Dans le cadre d’affaires criminelles, cette innovation pourrait susciter l’émergence de pistes inédites ou relancer des dossiers classés sans suite. Validée par un collège d’experts internationaux avant sa publication dans la revue scientifique Genes, la technique est désormais accessible aux services d’enquête des 196 États membres. Le docteur en génétique François-Xavier Laurent, responsable des bases ADN d’Interpol et directeur de l’étude menée en partenariat avec la société néerlandaise SMART Research BV, précise que cette avancée modifie en profondeur les pratiques établies.

Depuis l’introduction de l’ADN comme outil probatoire au milieu des années 1980, les critères de comparaison demeuraient stricts, exigeant au moins six marqueurs pour valider une correspondance. Cette rigueur limitait les possibilités face à des prélèvements dégradés. La nouvelle méthode mathématique automatisée, en abaissant ce seuil, permet de cibler des suspects potentiels qui seraient autrement restés dans l’ombre. Il revient ensuite aux enquêteurs, grâce à d’autres moyens d’investigation, de confirmer ou d’infirmer leur implication.
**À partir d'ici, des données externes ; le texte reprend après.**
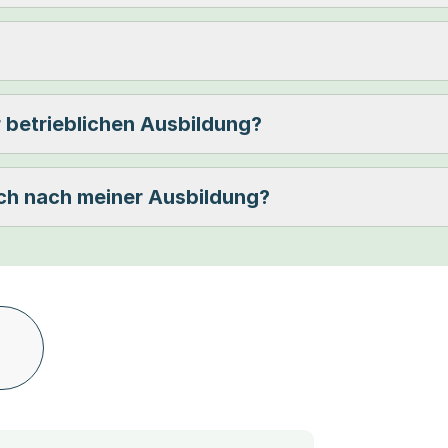
 betrieblichen Ausbildung?
ch nach meiner Ausbildung?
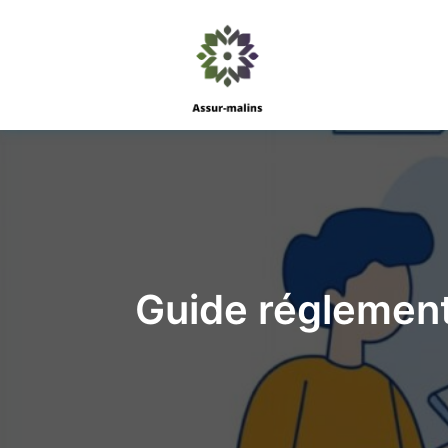
Guide réglementa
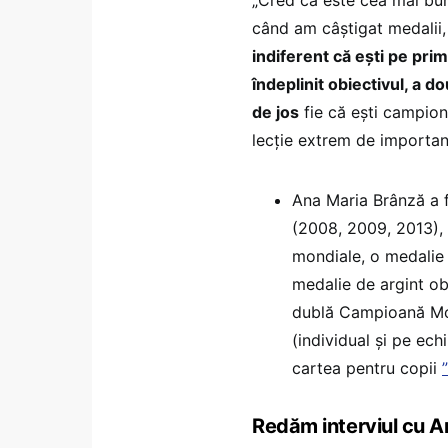
când am câștigat medalii,
indiferent că ești pe prim
îndeplinit obiectivul, a dou
de jos
fie că ești campion 
lecție extrem de importan
Ana Maria Brânză a 
(2008, 2009, 2013), 
mondiale, o medalie 
medalie de argint ob
dublă Campioană Mon
(individual și pe ec
cartea pentru copii
Redăm interviul cu 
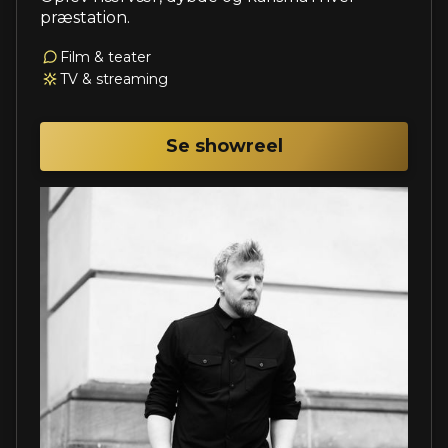
præstation.
Film & teater
TV & streaming
Se showreel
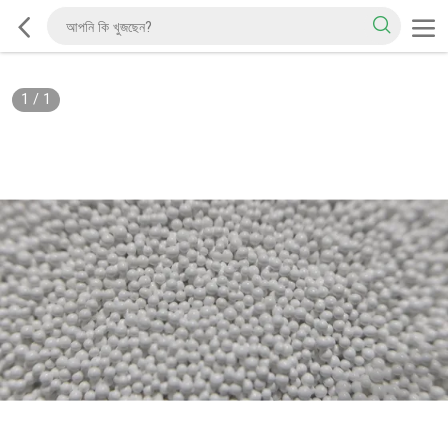
1
/
1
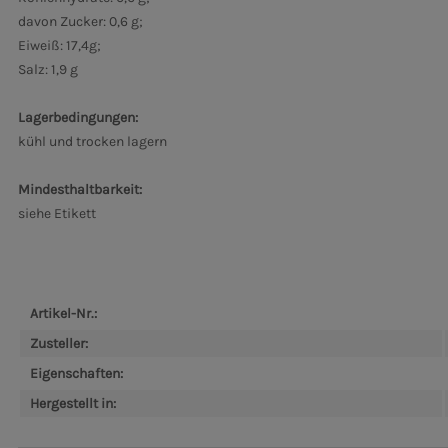
davon Zucker: 0,6 g;
Eiweiß: 17,4g;
Salz: 1,9 g
Lagerbedingungen:
kühl und trocken lagern
Mindesthaltbarkeit:
siehe Etikett
Artikel-Nr.:
Zusteller:
Eigenschaften:
Hergestellt in:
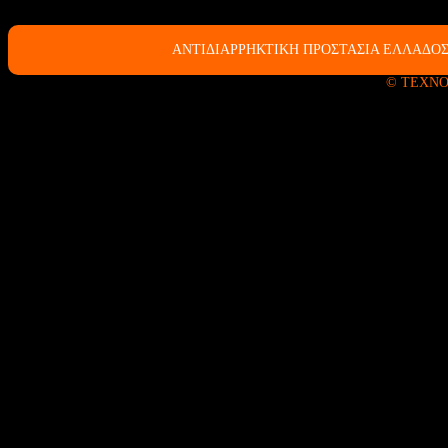
ΑΝΤΙΔΙΑΡΡΗΚΤΙΚΗ ΠΡΟΣΤΑΣΙΑ ΕΛΛΑΔΟΣ
© ΤΕΧΝΟ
Cette approche offre un filtrage plus rapide, éliminant les éléments sans intérêt tout en retenant ceux qui, auparavant rejetés, pourraient se révéler porteurs de promesses. Un exemple emblématique illustre son potentiel. Dans l’affaire des disparues de la gare de Perpignan, où trois jeunes femmes furent victimes de viols et de mutilations atroces entre 1995 et 2001, une trace ADN partielle et dégradée avait été prélevée sur la chaussure de l’une d’elles. Avec seulement trois marqueurs, cet échantillon ne répondait pas aux exigences françaises pour une recherche automatisée. Dix-sept ans plus tard, des enquêteurs décidèrent de contourner les limites du système pour effectuer une recherche manuelle hors norme. Cette démarche aboutit à une correspondance extrêmement rare, permettant l’arrestation de Jacques Rançon, condamné depuis à la réclusion criminelle à perpétuité.